#### RECORDS FOR THIS EXERCISE ####

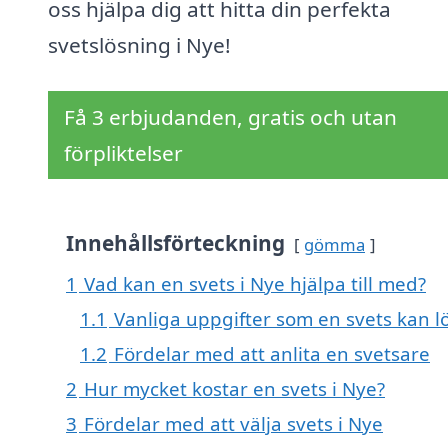
oss hjälpa dig att hitta din perfekta
svetslösning i Nye!
Få 3 erbjudanden, gratis och utan
förpliktelser
Innehållsförteckning
gömma
1
Vad kan en svets i Nye hjälpa till med?
1.1
Vanliga uppgifter som en svets kan l
1.2
Fördelar med att anlita en svetsare
2
Hur mycket kostar en svets i Nye?
3
Fördelar med att välja svets i Nye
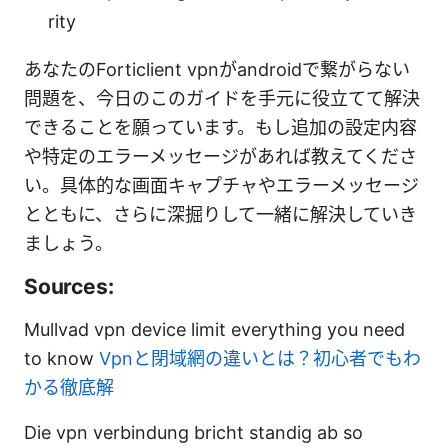
rity
あなたのForticlient vpnがandroidで繋がらない
問題を、今日のこのガイドを手元に役立てて解決
できることを願っています。もし追加の設定内容
や特定のエラーメッセージがあれば教えてくださ
い。具体的な画面キャプチャやエラーメッセージ
とともに、さらに深掘りして一緒に解決していき
ましょう。
Sources:
Mullvad vpn device limit everything you need
to know
Vpnと閉域網の違いとは？初心者でもわ
かる徹底解
Die vpn verbindung bricht standig ab so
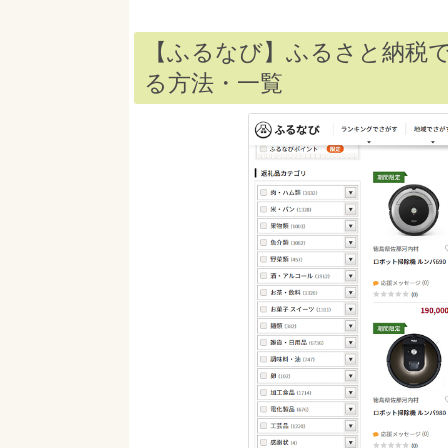
【ふるなび】ふるさと納税
る方法・一覧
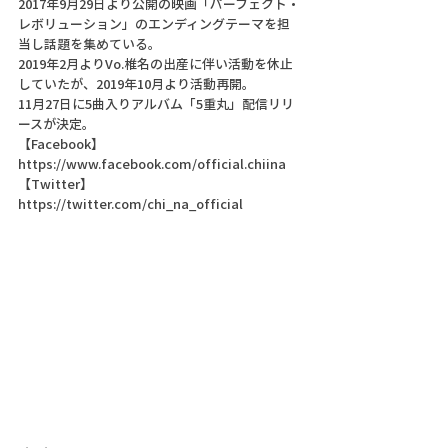
2017年9月29日より公開の映画「パーフェクト・
レボリューション」のエンディングテーマを担
当し話題を集めている。
2019年2月よりVo.椎名の出産に伴い活動を休止
していたが、2019年10月より活動再開。
11月27日に5曲入りアルバム「5重丸」配信リリ
ースが決定。
【Facebook】
https://www.facebook.com/official.chiina
【Twitter】
https://twitter.com/chi_na_official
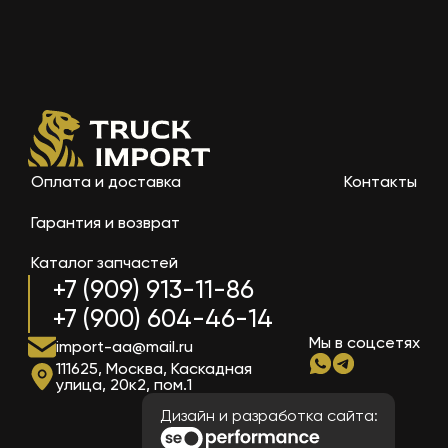
Оплата и доставка
Контакты
Гарантия и возврат
Каталог запчастей
+7 (909) 913-11-86
+7 (900) 604-46-14
Мы в соцсетях
import-aa@mail.ru
111625, Москва, Каскадная
улица, 20к2, пом.1
Дизайн и разработка сайта:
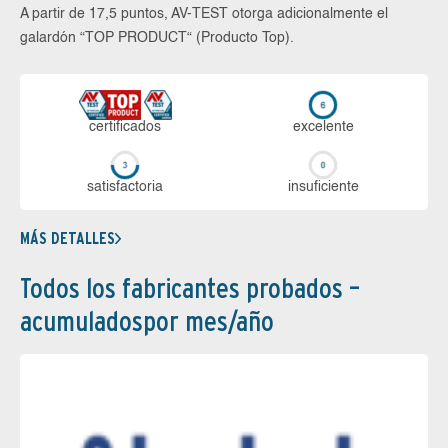
A partir de 17,5 puntos, AV-TEST otorga adicionalmente el
galardón “TOP PRODUCT“ (Producto Top).
certi­ficados
ex­ce­len­te
sa­tis­fac­to­ria
in­su­fi­cien­te
MÁS DETALLES
Todos los fabricantes probados –
acumuladospor mes/año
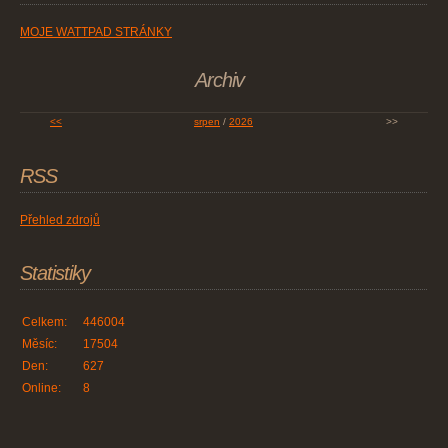
MOJE WATTPAD STRÁNKY
Archiv
<<
srpen
/
2026
>>
RSS
Přehled zdrojů
Statistiky
Celkem:
446004
Měsíc:
17504
Den:
627
Online:
8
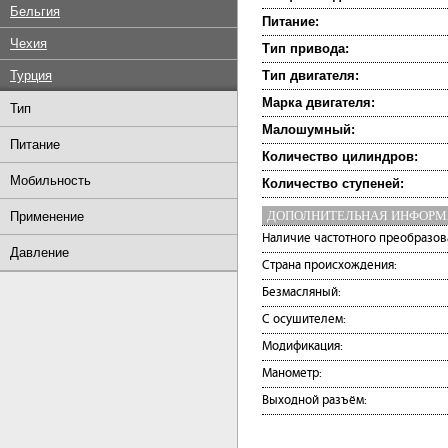
Бельгия
Питание:
Чехия
Тип привода:
Турция
Тип двигателя:
Марка двигателя:
Тип
Малошумный:
Питание
Количество цилиндров:
Мобильность
Количество ступеней:
ДОПОЛНИТЕЛЬНАЯ ИНФОР
Применение
Наличие частотного преобразов
Давление
Страна происхождения:
Безмасляный:
С осушителем:
Модификация:
Манометр:
Выходной разъём:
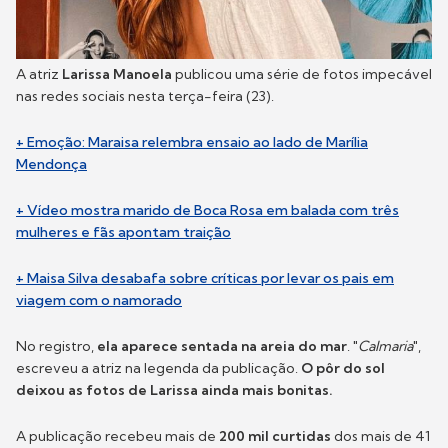
A atriz
Larissa Manoela
publicou uma série de fotos impecável
nas redes sociais nesta terça-feira (23).
+ Emoção: Maraisa relembra ensaio ao lado de Marília
Mendonça
+ Vídeo mostra marido de Boca Rosa em balada com três
mulheres e fãs apontam traição
+ Maisa Silva desabafa sobre críticas por levar os pais em
viagem com o namorado
No registro,
ela aparece sentada na areia do mar
. "
Calmaria
",
escreveu a atriz na legenda da publicação.
O pôr do sol
deixou as fotos de Larissa ainda mais bonitas.
A publicação recebeu mais de
200 mil curtidas
dos mais de 41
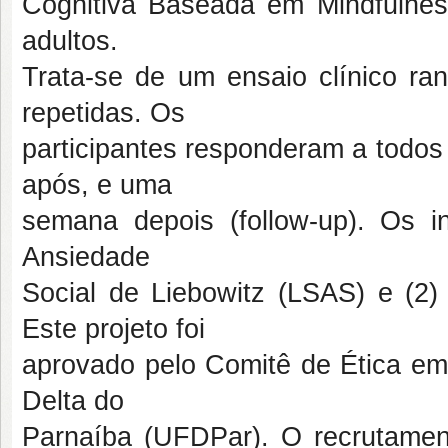
Cognitiva Baseada em Mindfulnes
adultos.
Trata-se de um ensaio clínico ra
repetidas. Os
participantes responderam a todos
após, e uma
semana depois (follow-up). Os in
Ansiedade
Social de Liebowitz (LSAS) e (2)
Este projeto foi
aprovado pelo Comitê de Ética em
Delta do
Parnaíba (UFDPar). O recrutamento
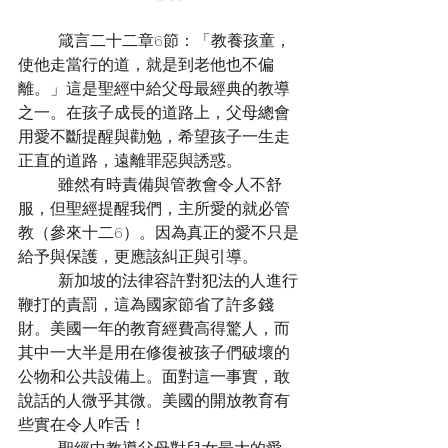
	箴言二十二章6節：「教養孩童，
使他走當行的道，就是到老他也不偏
離。」這是聖經中給父母最經典的教導
之一。在孩子成長的道路上，父母總會
用愛不斷提醒與勸勉，希望孩子一生走
正直的道路，遠離罪惡與誘惑。
	雖然有時責備與管教會令人不舒
服，但聖經提醒我們，主所愛的就必管
教（參來十二6）。因為真正的愛不只是
給予與保護，更應該糾正與引導。
	新加坡的法律容許對犯法的人進行
鞭打的責罰，這為國家節省了許多錢
財。美國一年的教育經費高得驚人，而
其中一大半是用在修復被孩子們破壞的
公物和公共設備上。面對這一事實，敢
說話的人微乎其微。美國的開放教育有
些實在令人咋舌！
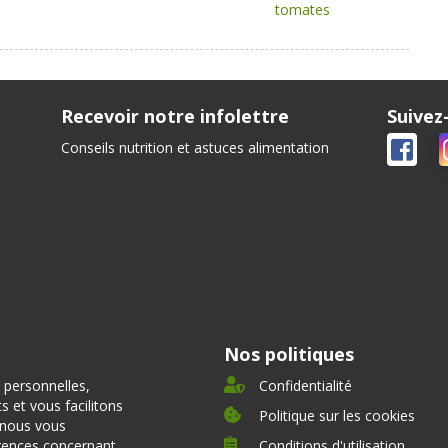
tomates
Recevoir notre infolettre
Suivez
Conseils nutrition et astuces alimentation
Nos politiques
 personnelles,
Confidentialité
 et vous facilitons
Politique sur les cookies
, nous vous
rences concernant
Conditions d'utilisation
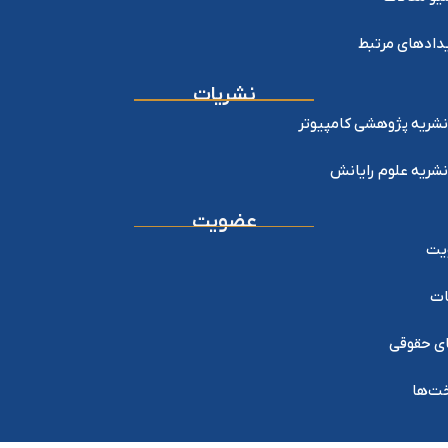
دادهای مرتبط
نشریات
نشریه پژوهشی کامپیوتر
نشریه علوم رایانش
عضویت
یت
ات
ی حقوقی
خت‌ها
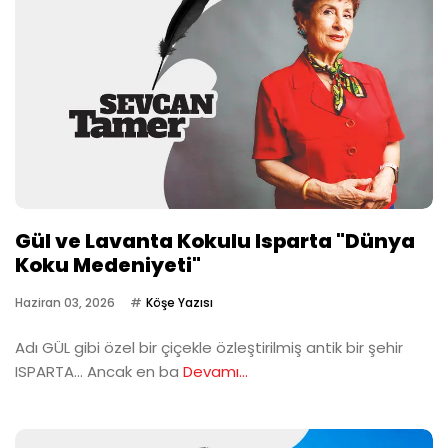
Gül ve Lavanta Kokulu Isparta "Dünya
Koku Medeniyeti"
Haziran 03, 2026
Köşe Yazısı
Adı GÜL gibi özel bir çiçekle özleştirilmiş antik bir şehir
ISPARTA… Ancak en ba
Devamı...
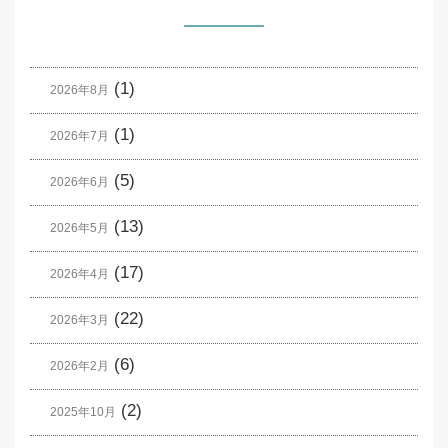
(1)
2026年8月
(1)
2026年7月
(5)
2026年6月
(13)
2026年5月
(17)
2026年4月
(22)
2026年3月
(6)
2026年2月
(2)
2025年10月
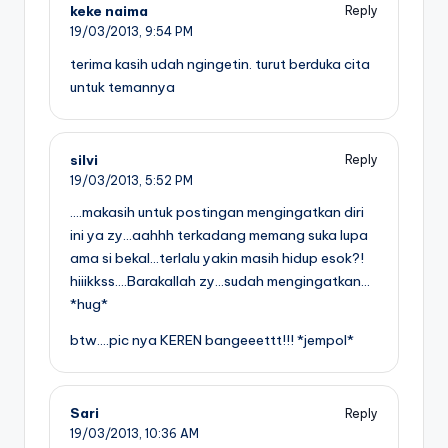
keke naima
Reply
19/03/2013,
9:54 PM
terima kasih udah ngingetin. turut berduka cita
untuk temannya
silvi
Reply
19/03/2013,
5:52 PM
….makasih untuk postingan mengingatkan diri
ini ya zy…aahhh terkadang memang suka lupa
ama si bekal…terlalu yakin masih hidup esok?!
hiiikkss….Barakallah zy…sudah mengingatkan…
*hug*
btw….pic nya KEREN bangeeettt!!! *jempol*
Sari
Reply
19/03/2013,
10:36 AM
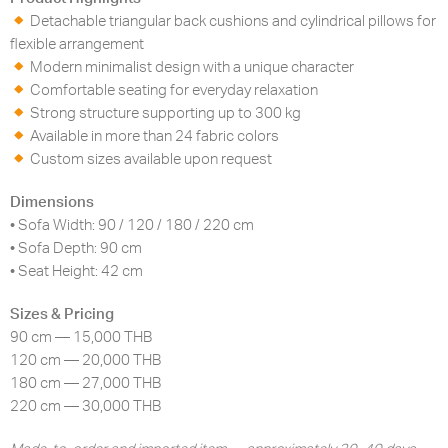
Detachable triangular back cushions and cylindrical pillows for
flexible arrangement
Modern minimalist design with a unique character
Comfortable seating for everyday relaxation
Strong structure supporting up to 300 kg
Available in more than 24 fabric colors
Custom sizes available upon request
Dimensions
• Sofa Width: 90 / 120 / 180 / 220 cm
• Sofa Depth: 90 cm
• Seat Height: 42 cm
Sizes & Pricing
90 cm — 15,000 THB
120 cm — 20,000 THB
180 cm — 27,000 THB
220 cm — 30,000 THB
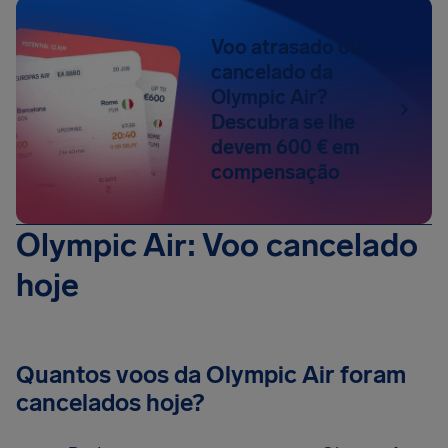
Voo atrasado ou
cancelado da
Olympic Air?
Descubra se lhe
devem 600 € em
compensação
Olympic Air: Voo cancelado
hoje
Quantos voos da Olympic Air foram
cancelados hoje?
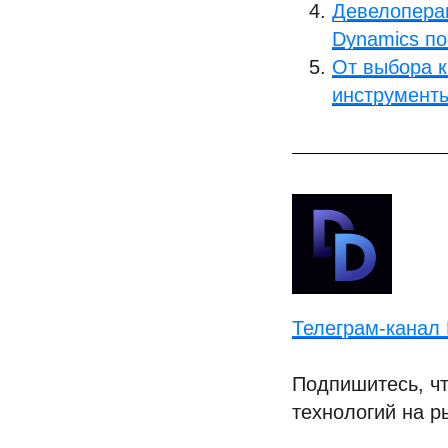
Девелоперам
Dynamics по
От выбора 
инструмент
Телеграм-канал D
Подпишитесь, чт
технологий на р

####

**PROBLEM TO WORK ON**
Leave out the pictures and repeat exactly the lines from the one containing "cancelados hoje?" through the last line of the entries.

**RESULT OF THIS EXERCISE**
cancelados hoje?
Девелоперам
Dynamics по
От выбора 
инструмент
Телеграм-канал D
Подпишитесь, чт
технологий на р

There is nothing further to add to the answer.